Task directions: Return each line of the entries that holds the string "výmaz".
· · · · · · ·
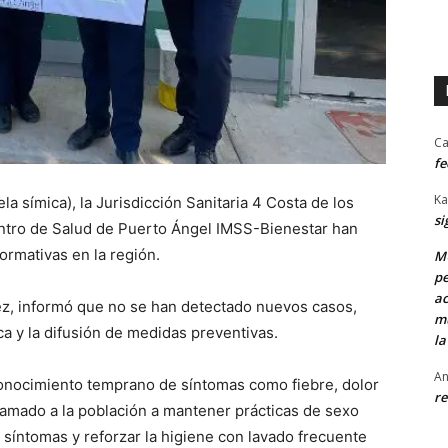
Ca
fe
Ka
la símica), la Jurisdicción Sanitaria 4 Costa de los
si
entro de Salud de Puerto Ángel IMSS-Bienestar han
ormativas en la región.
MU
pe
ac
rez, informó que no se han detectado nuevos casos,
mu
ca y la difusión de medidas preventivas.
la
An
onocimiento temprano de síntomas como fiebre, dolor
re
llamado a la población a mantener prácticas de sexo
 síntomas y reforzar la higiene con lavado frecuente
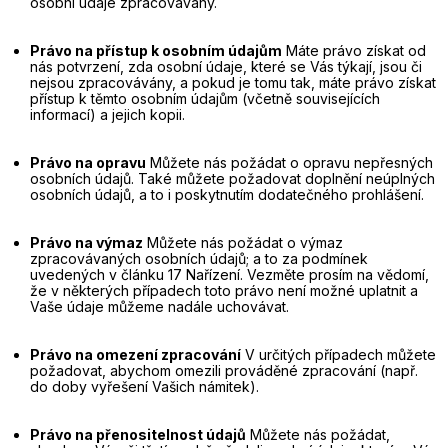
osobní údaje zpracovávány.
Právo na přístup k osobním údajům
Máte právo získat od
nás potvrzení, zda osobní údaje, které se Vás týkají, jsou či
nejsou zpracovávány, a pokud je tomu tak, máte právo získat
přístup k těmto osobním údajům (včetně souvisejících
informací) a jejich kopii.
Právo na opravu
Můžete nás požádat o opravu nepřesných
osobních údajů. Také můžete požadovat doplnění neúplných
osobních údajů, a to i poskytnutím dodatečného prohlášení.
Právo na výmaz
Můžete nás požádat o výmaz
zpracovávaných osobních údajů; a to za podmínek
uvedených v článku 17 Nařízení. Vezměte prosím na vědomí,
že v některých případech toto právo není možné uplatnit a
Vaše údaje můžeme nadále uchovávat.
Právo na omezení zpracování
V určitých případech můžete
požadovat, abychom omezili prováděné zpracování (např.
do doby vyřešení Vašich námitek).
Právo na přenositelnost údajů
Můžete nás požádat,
· · · · · · ·
Task output:
Právo na výmaz
Můžete nás požádat o výmaz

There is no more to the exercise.